Well,' exclaimed a fashionably ambitious young lady one day to a gentleman who was attending her on a visit to Miss Tyler, if I were Miss Tyler, I'd blaze my bellehood out as long as my father was President, and make the most devoted lover in christendom bide my beck in the crowd.'

The fair Virginian had no such ambition, and thereby proved herself worthy of the manly heart that has won her.

Mr. ROBERT TYLER, the eldest son of the President, is a young man of brilliant genius. As a poet, in high-wrought and vivid imagery, he resembles Shelley, whose likeness he personally resembles; and as an orator, there is not a speaker of his years in our country who has made a greater impression than he made in two extemporaneous efforts before the Irish Association. Bold, eloquent, and manly, he dashes into his subject with his whole soul, while comprehensiveness, energy, and point characterize every thing he says. Certain persons, forgetting the decencies of life, have abused and calumniated Mr. Robert Tyler in the most gross and libellous manner. It is therefore due to him to say, that a kinder son, a more devoted husband and father, or a firmer friend, those who know him have never known.
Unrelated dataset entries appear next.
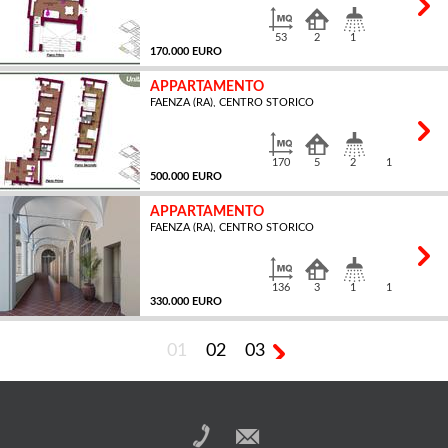
53
2
1
170.000 EURO
APPARTAMENTO
FAENZA (RA), CENTRO STORICO
MQ
170
5
2
1
500.000 EURO
APPARTAMENTO
FAENZA (RA), CENTRO STORICO
MQ
136
3
1
1
330.000 EURO
01
02
03
MQ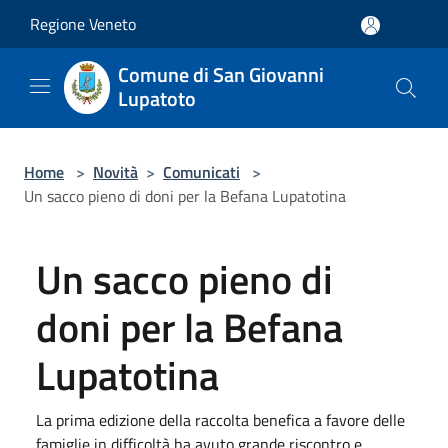
Salta al contenuto principale
Regione Veneto
Comune di San Giovanni
Lupatoto
Home
>
Novità
>
Comunicati
>
Un sacco pieno di doni per la Befana Lupatotina
Un sacco pieno di
doni per la Befana
Lupatotina
La prima edizione della raccolta benefica a favore delle
famiglie in difficoltà ha avuto grande riscontro e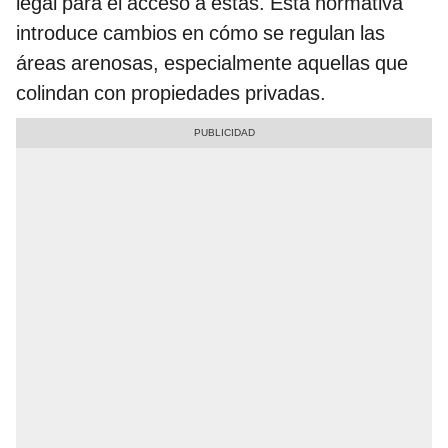
legal para el acceso a estas. Esta normativa
introduce cambios en cómo se regulan las
áreas arenosas, especialmente aquellas que
colindan con propiedades privadas.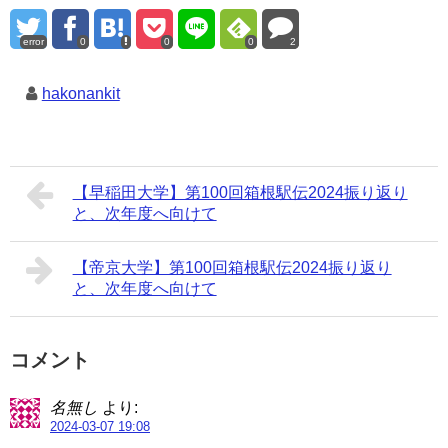
error
0
0
0
2
hakonankit
【早稲田大学】第100回箱根駅伝2024振り返り
と、次年度へ向けて
【帝京大学】第100回箱根駅伝2024振り返り
と、次年度へ向けて
コメント
名無し
より:
2024-03-07 19:08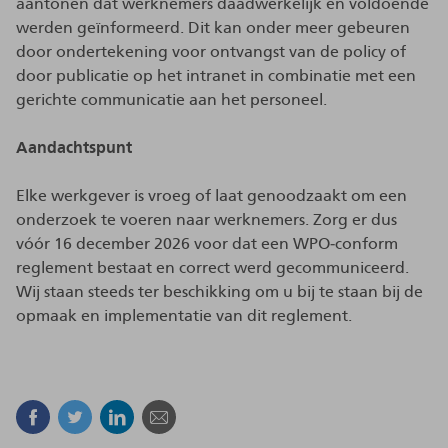
aantonen dat werknemers daadwerkelijk en voldoende
werden geïnformeerd. Dit kan onder meer gebeuren
door ondertekening voor ontvangst van de policy of
door publicatie op het intranet in combinatie met een
gerichte communicatie aan het personeel.
Aandachtspunt
Elke werkgever is vroeg of laat genoodzaakt om een
onderzoek te voeren naar werknemers. Zorg er dus
vóór 16 december 2026 voor dat een WPO‑conform
reglement bestaat en correct werd gecommuniceerd.
Wij staan steeds ter beschikking om u bij te staan bij de
opmaak en implementatie van dit reglement.
Facebook
Twitter
Linkedin
E-mail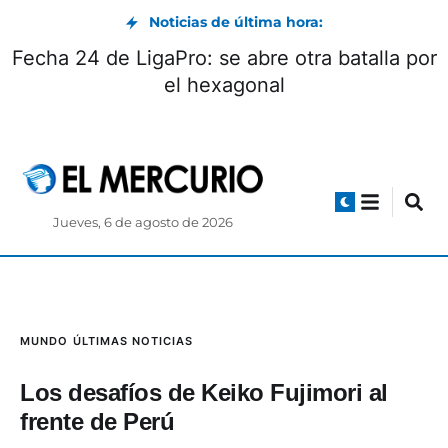
Noticias de última hora:
 seis meses de suspensión, Ecuador
Fecha 
elve a recibir energía de Colombia
Jueves, 6 de agosto de 2026
MUNDO
ÚLTIMAS NOTICIAS
Los desafíos de Keiko Fujimori al
frente de Perú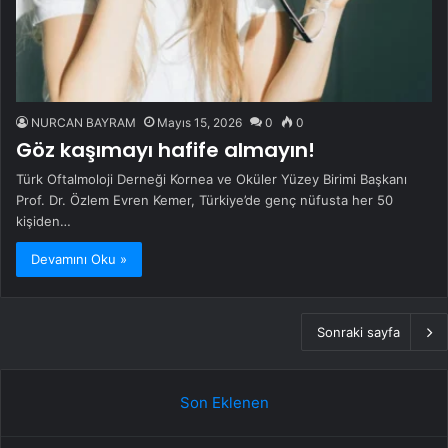
NURCAN BAYRAM
Mayıs 15, 2026
0
0
Göz kaşımayı hafife almayın!
Türk Oftalmoloji Derneği Kornea ve Oküler Yüzey Birimi Başkanı
Prof. Dr. Özlem Evren Kemer, Türkiye’de genç nüfusta her 50
kişiden…
Devamını Oku »
Sonraki sayfa
Son Eklenen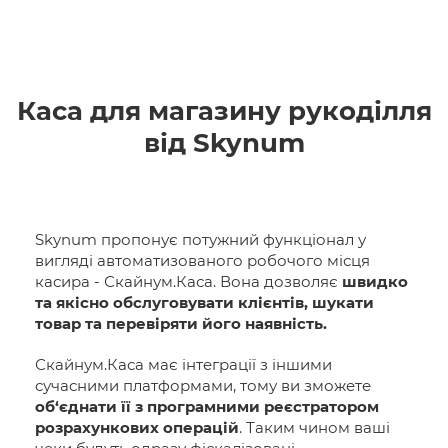
Каса для магазину рукоділля
від Skynum
Skynum пропонує потужний функціонал у
вигляді автоматизованого робочого місця
касира - Скайнум.Каса. Вона дозволяє
швидко
та якісно обслуговувати клієнтів, шукати
товар та перевіряти його наявність.
Скайнум.Каса має інтеграції з іншими
сучасними платформами, тому ви зможете
об‘єднати її з програмними реєстратором
розрахункових операцій
. Таким чином ваші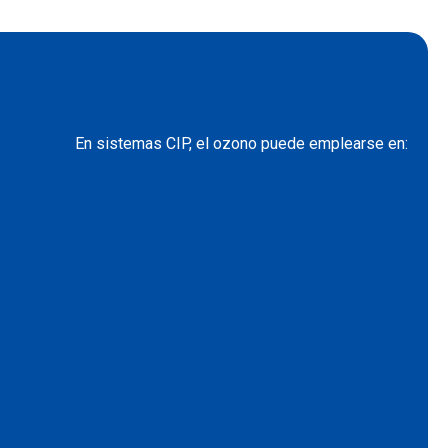
En sistemas CIP, el ozono puede emplearse en: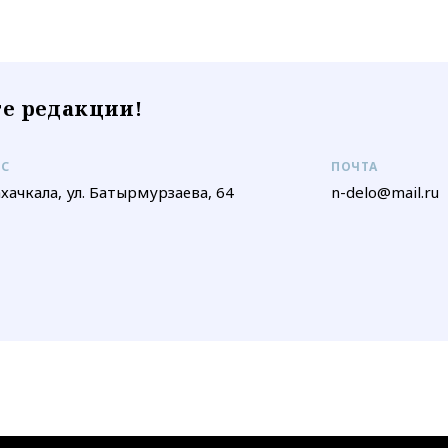
е редакции!
ЕС
ПОЧТА
ахачкала, ул. Батырмурзаева, 64
n-delo@mail.ru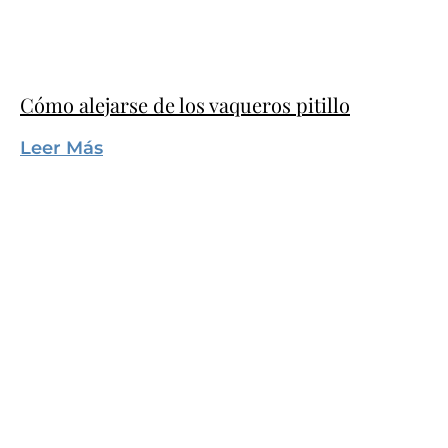
Cómo alejarse de los vaqueros pitillo
Leer Más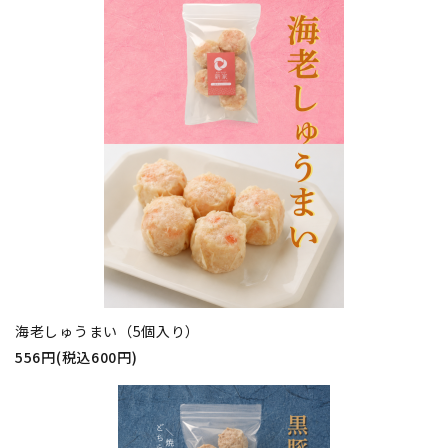
海老しゅうまい（5個入り）
556円(税込600円)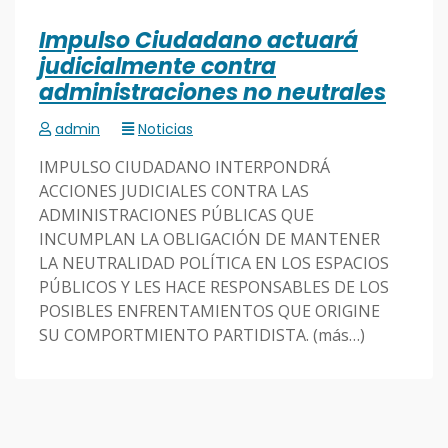
Impulso Ciudadano actuará
judicialmente contra
administraciones no neutrales
admin
Noticias
IMPULSO CIUDADANO INTERPONDRÁ
ACCIONES JUDICIALES CONTRA LAS
ADMINISTRACIONES PÚBLICAS QUE
INCUMPLAN LA OBLIGACIÓN DE MANTENER
LA NEUTRALIDAD POLÍTICA EN LOS ESPACIOS
PÚBLICOS Y LES HACE RESPONSABLES DE LOS
POSIBLES ENFRENTAMIENTOS QUE ORIGINE
SU COMPORTMIENTO PARTIDISTA. (más…)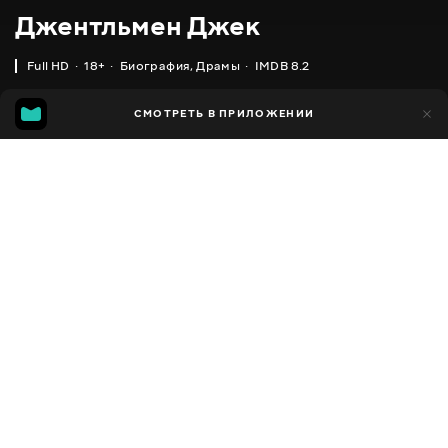
Джентльмен Джек
Full HD
18+
Биография
,
Драмы
IMDB 8.2
IMDB
MGG
1 тыс.
СМОТРЕТЬ В ПРИЛОЖЕНИИ
132
8.2
7.1
Добавлено в избранное
ПОДЕЛИТЬСЯ
Gentleman Jack
2019 - 2022
,
Великобритания
Биография
,
Драмы
,
Facebook
Исторические
,
Мелодрамы
ПЕРЕВОД
Скопировать ссылку
,
,
Английский
Украинский
Русский
СУБТИТРЫ
,
,
Английский
Украинский
Русский
ДОСТУПНО
iOS,
Android,
Smart TV,
Консоли,
Медиа плеер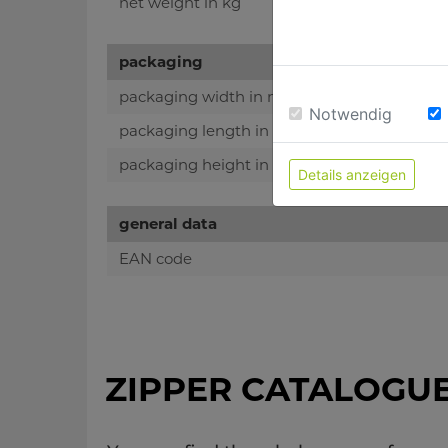
net weight in kg
packaging
packaging width in mm
Notwendig
packaging length in mm
packaging height in mm
Details anzeigen
general data
EAN code
ZIPPER CATALOGU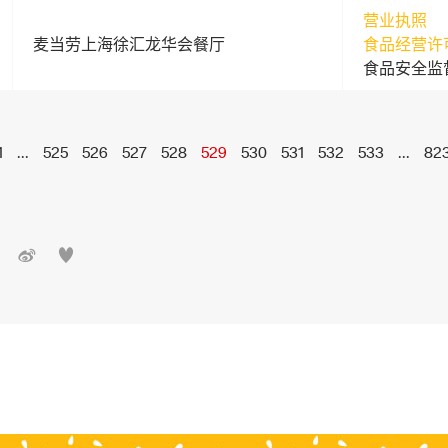
营业执照
麦当劳上海徐汇龙华会餐厅
食品经营许
食品安全监
1
...
525
526
527
528
529
530
531
532
533
...
82

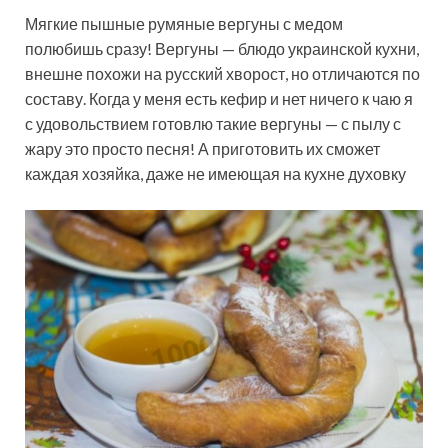
Мягкие пышные румяные вергуны с медом
полюбишь сразу! Вергуны — блюдо украинской кухни,
внешне похожи на русский хворост, но отличаются по
составу. Когда у меня есть кефир и нет ничего к чаю я
с удовольствием готовлю такие вергуны — с пылу с
жару это просто песня! А приготовить их сможет
каждая хозяйка, даже не имеющая на кухне духовку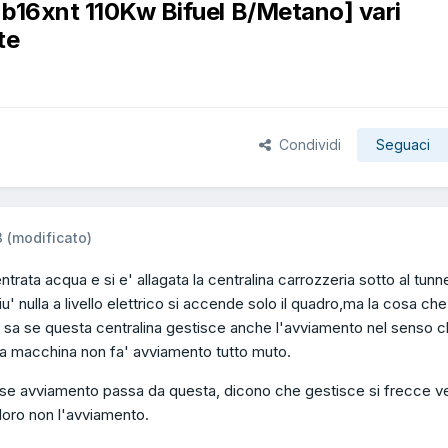
c b16xnt 110Kw Bifuel B/Metano] vari
te
Condividi
Seguaci
3
(modificato)
trata acqua e si e' allagata la centralina carrozzeria sotto al tunn
u' nulla a livello elettrico si accende solo il quadro,ma la cosa che
sa se questa centralina gestisce anche l'avviamento nel senso ch
a macchina non fa' avviamento tutto muto.
 se avviamento passa da questa, dicono che gestisce si frecce ve
oro non l'avviamento.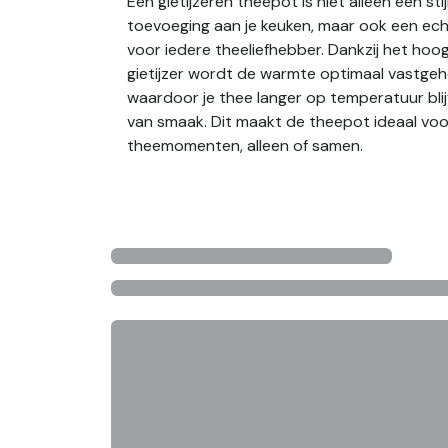
Een gietijzeren theepot is niet alleen een stij
toevoeging aan je keuken, maar ook een e
voor iedere theeliefhebber. Dankzij het ho
gietijzer wordt de warmte optimaal vastge
waardoor je thee langer op temperatuur blij
van smaak. Dit maakt de theepot ideaal vo
theemomenten, alleen of samen.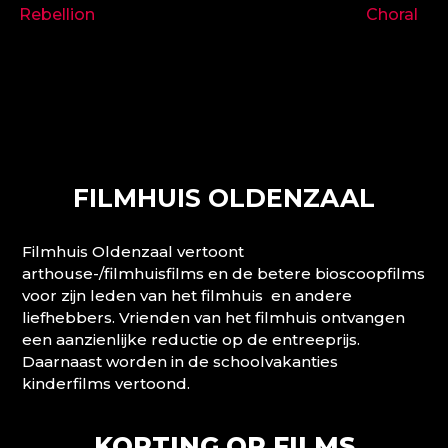
Rebellion
Choral
FILMHUIS OLDENZAAL
Filmhuis Oldenzaal vertoont
arthouse-/filmhuisfilms en de betere bioscoopfilms
voor zijn leden van het filmhuis en andere
liefhebbers. Vrienden van het filmhuis ontvangen
een aanzienlijke reductie op de entreeprijs.
Daarnaast worden in de schoolvakanties
kinderfilms vertoond.
KORTING OP FILMS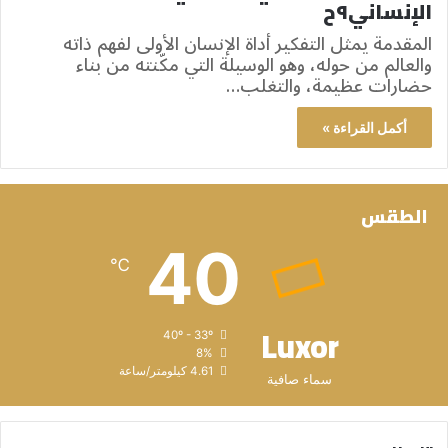
الإنساني٩ح
المقدمة يمثل التفكير أداة الإنسان الأولى لفهم ذاته
والعالم من حوله، وهو الوسيلة التي مكّنته من بناء
حضارات عظيمة، والتغلب…
أكمل القراءة »
الطقس
40
℃
Luxor
40º - 33º
8%
4.61 كيلومتر/ساعة
سماء صافية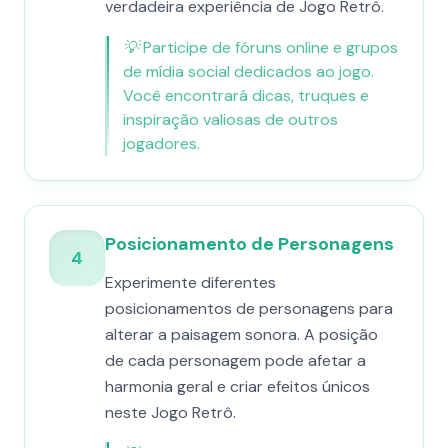
verdadeira experiência de Jogo Retrô.
💡
Participe de fóruns online e grupos
de mídia social dedicados ao jogo.
Você encontrará dicas, truques e
inspiração valiosas de outros
jogadores.
Posicionamento de Personagens
4
Experimente diferentes
posicionamentos de personagens para
alterar a paisagem sonora. A posição
de cada personagem pode afetar a
harmonia geral e criar efeitos únicos
neste Jogo Retrô.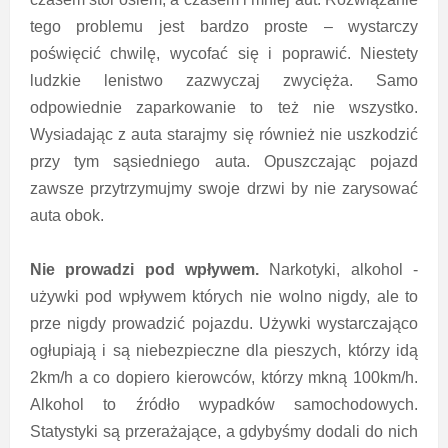
tego problemu jest bardzo proste – wystarczy
poświęcić chwilę, wycofać się i poprawić. Niestety
ludzkie lenistwo zazwyczaj zwycięża. Samo
odpowiednie zaparkowanie to też nie wszystko.
Wysiadając z auta starajmy się również nie uszkodzić
przy tym sąsiedniego auta. Opuszczając pojazd
zawsze przytrzymujmy swoje drzwi by nie zarysować
auta obok.
Nie prowadzi pod wpływem.
Narkotyki, alkohol -
używki pod wpływem których nie wolno nigdy, ale to
prze nigdy prowadzić pojazdu. Używki wystarczająco
ogłupiają i są niebezpieczne dla pieszych, którzy idą
2km/h a co dopiero kierowców, którzy mkną 100km/h.
Alkohol to źródło wypadków samochodowych.
Statystyki są przerażające, a gdybyśmy dodali do nich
Magnanimous and chivalrous, he throws no veil over either his actions or opinions; and his frank and high bearing wins the regard of all those who come in personal contact with him, however much they may have been before prejudiced against him.

The lady of Mr. Robert Tyler does the honors of the White House. She is the grand-daughter of the late Major Fairlie, of New-York, a soldier of the revolution, and a distinguished citizen, who was well known to many of the oldest inhabitants of that city. Her mother was a celebrated belle, whom our present minister to Spain, Washington Irving, remembers vividly as his friend, and one of the most brilliant women of the day; a fair and witty and most worthy lady, who might well have inspired the author of the 'Sketch Book' with those exalted perceptions of female character which glow so brilliantly in his portraits of the sex.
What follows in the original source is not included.